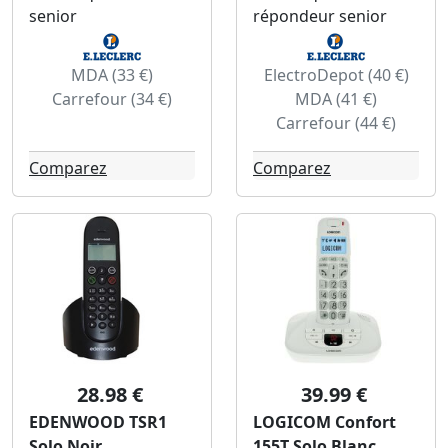
senior
répondeur senior
MDA (33 €)
ElectroDepot (40 €)
Carrefour (34 €)
MDA (41 €)
Carrefour (44 €)
Comparez
Comparez
28.98 €
39.99 €
EDENWOOD TSR1
LOGICOM Confort
Solo Noir
155T Solo Blanc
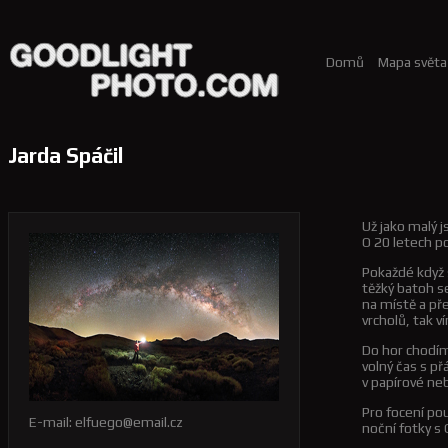
Domů
Mapa světa
Jarda Spáčil
Už jako malý 
O 20 letech po
Pokaždé když 
těžký batoh s
na místě a př
vrcholů, tak v
Do hor chodím 
volný čas s př
v papírové ne
Pro focení po
E-mail:
elfuego@email.cz
noční fotky s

■ ■ ■

### What is required
Starting at the line with "Jarda Spáčil", restate every line word for word through the end of the listing above.

### Expected answer
Jarda Spáčil
Už jako malý 
O 20 letech po
Pokaždé když 
těžký batoh s
na místě a př
vrcholů, tak v
Do hor chodím 
volný čas s př
v papírové ne
Pro focení po
E-mail:
elfuego@email.cz
noční fotky s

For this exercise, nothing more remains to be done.